HC Deb 18 December 1912 vol 45 cc1490-1
76. Mr. WRIGHT

asked the Secretary to the Treasury what is the population of the county of Derbyshire; and what is the yearly number of deaths from consumption in that county?


My right hon. Friend has asked me to reply to this question. The population of the administrative county of Derbyshire at the recent Census was 560,013. According to the figures supplied to me from the office of the County Medical Officer of Health, for the last five years the average number of deaths from tuberculosis has been 665 a year.

77. Mr. WRIGHT

asked the Secretary to the Treasury whether, on the basis recommended by the Circular of the Local Government Board dated the 14th May, 1912, 228 beds in sanatoria and other institutions are required in Derbyshire, and not sixty-eight, and that the cost of such beds at 35s. per week per bed is £20,748, and not £6,188?


If the hon. Member will refer to the answer which I gave on the 4th December he will see that the sum of £6,000 there mentioned relates to the cost of sanatorium and hospital treatment for insured persons only, whereas the Circular of the Local Government Board relates to schemes for the whole population.


In reference to the whole of the population——


I believe the county is considering a scheme for dealing with the whole of the population.

78. Mr. WRIGHT

asked the Secretary to the Treasury what number of beds in sanatoria is provided for in the scheme of the Derbyshire County Committee; what would be their cost at 35s. per week per bed; whether that committee has recently decided not to proceed with that scheme; and, if so, what course was decided upon?

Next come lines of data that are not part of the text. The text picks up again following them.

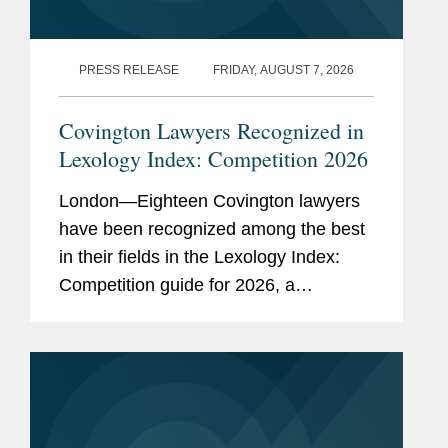
PRESS RELEASE
FRIDAY, AUGUST 7, 2026
Covington Lawyers Recognized in
Lexology Index: Competition 2026
London—Eighteen Covington lawyers
have been recognized among the best
in their fields in the Lexology Index:
Competition guide for 2026, a
comprehensive listing of leading
competition experts worldwide. The
publication, formerly known as...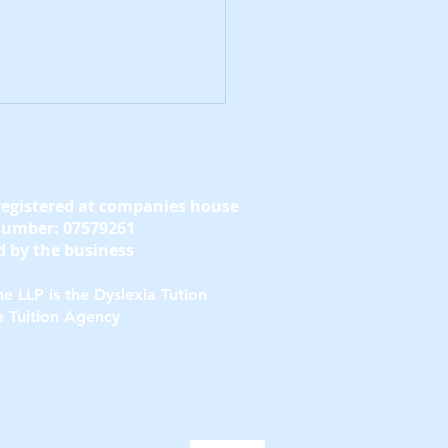
registered at companies house
number: 07579261
 by the business
e LLP is the Dyslexia Tution
y Signs of Dyslexia
a Tuition Agency
Teens to Notice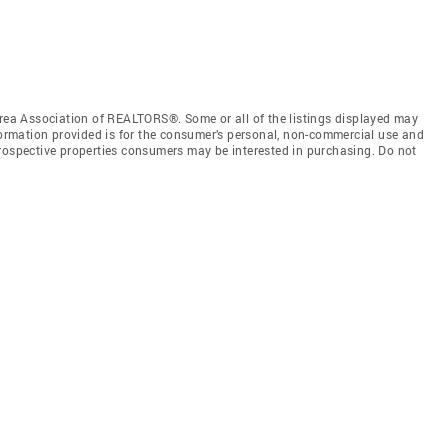
a Association of REALTORS®. Some or all of the listings displayed may
nformation provided is for the consumer’s personal, non-commercial use and
prospective properties consumers may be interested in purchasing. Do not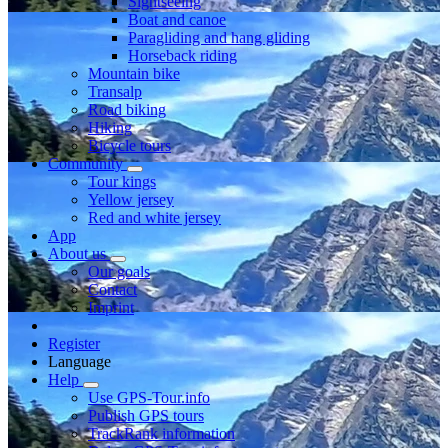
Sightseeing
Boat and canoe
Paragliding and hang gliding
Horseback riding
Mountain bike
Transalp
Road biking
Hiking
Bicycle tours
Community
Tour kings
Yellow jersey
Red and white jersey
App
About us
Our goals
Contact
Imprint
Register
Language
Help
Use GPS-Tour.info
Publish GPS tours
TrackRank information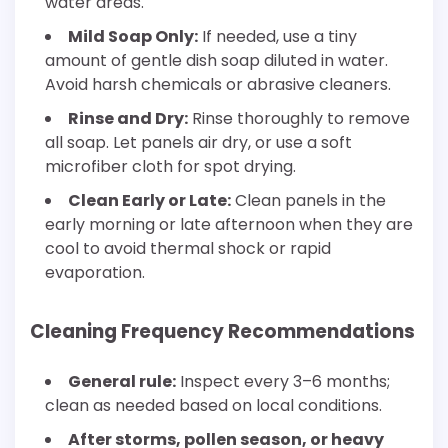
water areas.
Mild Soap Only:
If needed, use a tiny
amount of gentle dish soap diluted in water.
Avoid harsh chemicals or abrasive cleaners.
Rinse and Dry:
Rinse thoroughly to remove
all soap. Let panels air dry, or use a soft
microfiber cloth for spot drying.
Clean Early or Late:
Clean panels in the
early morning or late afternoon when they are
cool to avoid thermal shock or rapid
evaporation.
Cleaning Frequency Recommendations
General rule:
Inspect every 3–6 months;
clean as needed based on local conditions.
After storms, pollen season, or heavy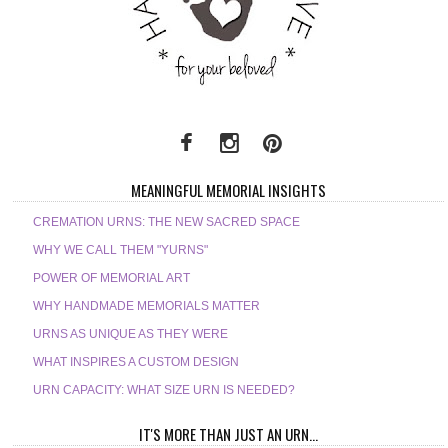
MEANINGFUL MEMORIAL INSIGHTS
CREMATION URNS: THE NEW SACRED SPACE
WHY WE CALL THEM "YURNS"
POWER OF MEMORIAL ART
WHY HANDMADE MEMORIALS MATTER
URNS AS UNIQUE AS THEY WERE
WHAT INSPIRES A CUSTOM DESIGN
URN CAPACITY: WHAT SIZE URN IS NEEDED?
IT'S MORE THAN JUST AN URN...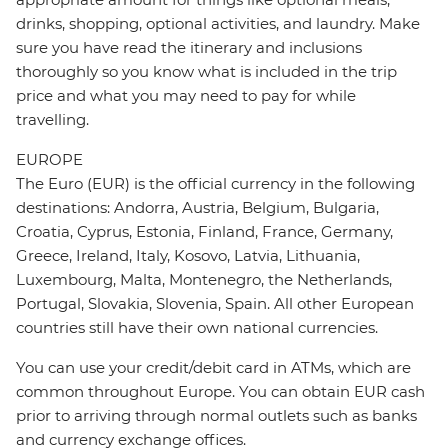
drinks, shopping, optional activities, and laundry. Make
sure you have read the itinerary and inclusions
thoroughly so you know what is included in the trip
price and what you may need to pay for while
travelling.
EUROPE
The Euro (EUR) is the official currency in the following
destinations: Andorra, Austria, Belgium, Bulgaria,
Croatia, Cyprus, Estonia, Finland, France, Germany,
Greece, Ireland, Italy, Kosovo, Latvia, Lithuania,
Luxembourg, Malta, Montenegro, the Netherlands,
Portugal, Slovakia, Slovenia, Spain. All other European
countries still have their own national currencies.
You can use your credit/debit card in ATMs, which are
common throughout Europe. You can obtain EUR cash
prior to arriving through normal outlets such as banks
and currency exchange offices.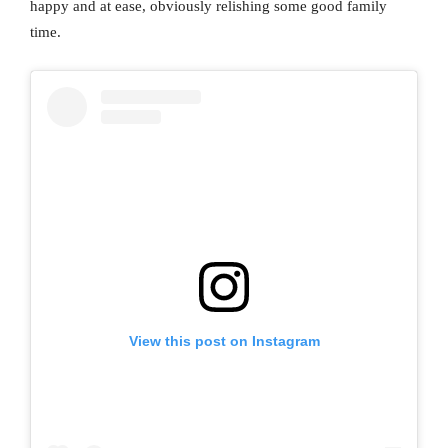
happy and at ease, obviously relishing some good family
time.
View this post on Instagram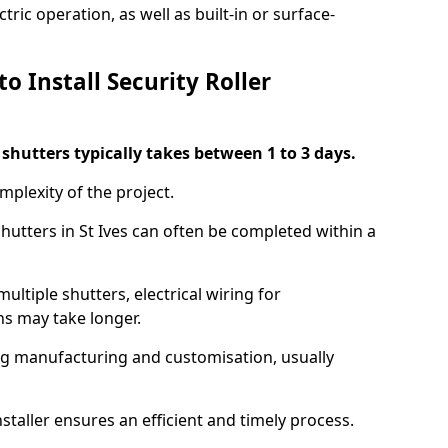
ric operation, as well as built-in or surface-
o Install Security Roller
r shutters typically takes between 1 to 3 days.
mplexity of the project.
shutters in St Ives can often be completed within a
ultiple shutters, electrical wiring for
ns may take longer.
ing manufacturing and customisation, usually
staller ensures an efficient and timely process.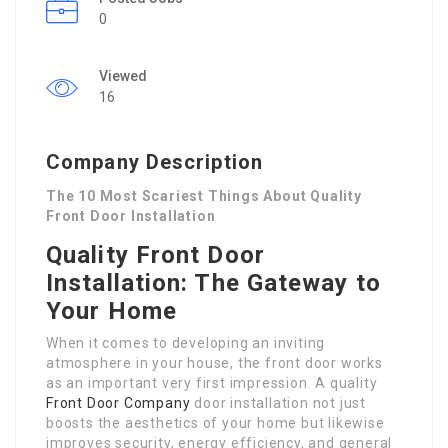
0
Viewed
16
Company Description
The 10 Most Scariest Things About Quality
Front Door Installation
Quality Front Door
Installation: The Gateway to
Your Home
When it comes to developing an inviting
atmosphere in your house, the front door works
as an important very first impression. A quality
Front Door Company
door installation not just
boosts the aesthetics of your home but likewise
improves security, energy efficiency, and general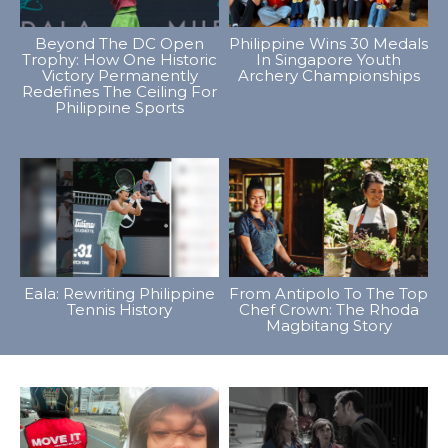
Beyond The DC Open
Philippine Wins 30 Medals
Trophy: How One Historic
In Singapore Youth
Victory Permanently
Archery Championships
Redefines The Ceiling For
Philippine Sports
Eala: Rewriting Philippine
From Antipolo To The Top
Tennis History
Chef Crown: The Rhoda
Magbitang Story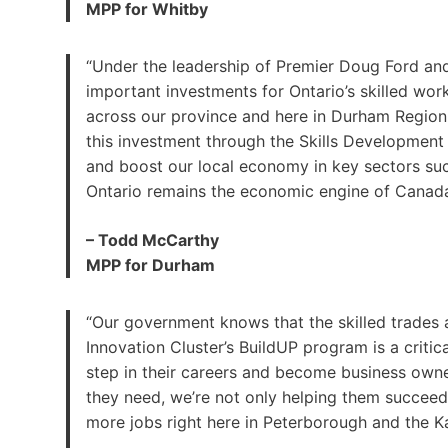
MPP for Whitby
“Under the leadership of Premier Doug Ford and
important investments for Ontario’s skilled wo
across our province and here in Durham Region. 
this investment through the Skills Development 
and boost our local economy in key sectors su
Ontario remains the economic engine of Canada
– Todd McCarthy
MPP for Durham
“Our government knows that the skilled trades a
Innovation Cluster’s BuildUP program is a criti
step in their careers and become business owner
they need, we’re not only helping them succeed
more jobs right here in Peterborough and the K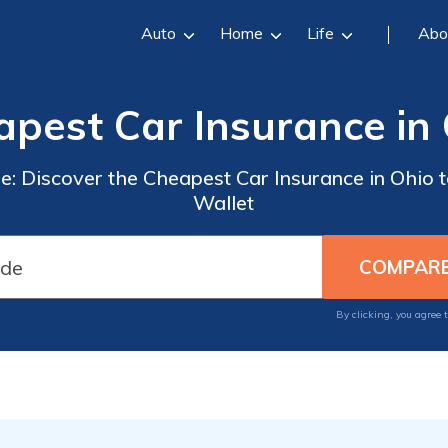
Auto
Home
Life
Abo
pest Car Insurance in
: Discover the Cheapest Car Insurance in Ohio t
Wallet
By clicking, you agree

The scheme proposed to provide 163 sanatorium beds and fifty hospital beds for the whole county at an annual cost of 28s. per week in the case of sanatorium beds, and 20s. per week in the case of hospital beds; it was proposed that three of the suggested sanatoria should serve also as sorting stations and dispensaries. The estimated total annual cost of these institutions is £12,189. Taking the insured population to be a little over one-third of the whole population the full proportion, or rather more than £4,000, might be derived according to this scheme from the Insurance Committee, and this would still leave rather more than £6,000, derived from the contributions of insured persons only, for other dispensaries and for dispensary and domiciliary treatment generally. The scheme proposed allowed only £800 for the services of general practitioners, and it will therefore require reconsideration in this respect.